(Extracted entries begins)
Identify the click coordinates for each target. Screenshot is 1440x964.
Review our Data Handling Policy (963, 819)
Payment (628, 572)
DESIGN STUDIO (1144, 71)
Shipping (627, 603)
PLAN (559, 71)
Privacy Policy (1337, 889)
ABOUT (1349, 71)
(Extracted entries ends)
(Extracted entries begins)
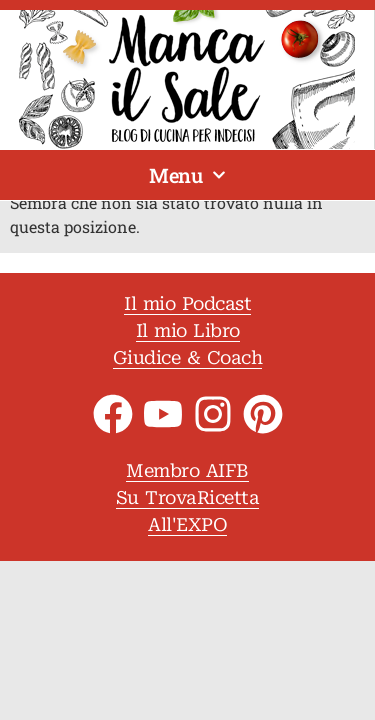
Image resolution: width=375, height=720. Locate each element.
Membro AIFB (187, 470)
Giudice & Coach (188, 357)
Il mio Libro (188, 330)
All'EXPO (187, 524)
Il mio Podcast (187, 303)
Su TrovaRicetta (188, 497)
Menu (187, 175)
(Extracted entries ends)
- _Instructions to follow_: Scan the data above for the word "each" and report every line where it is found.

- _Result_:
Identify the click coordinates for each target. Screenshot is 1440x964.
Image resolution: width=375, height=720. Locate each element.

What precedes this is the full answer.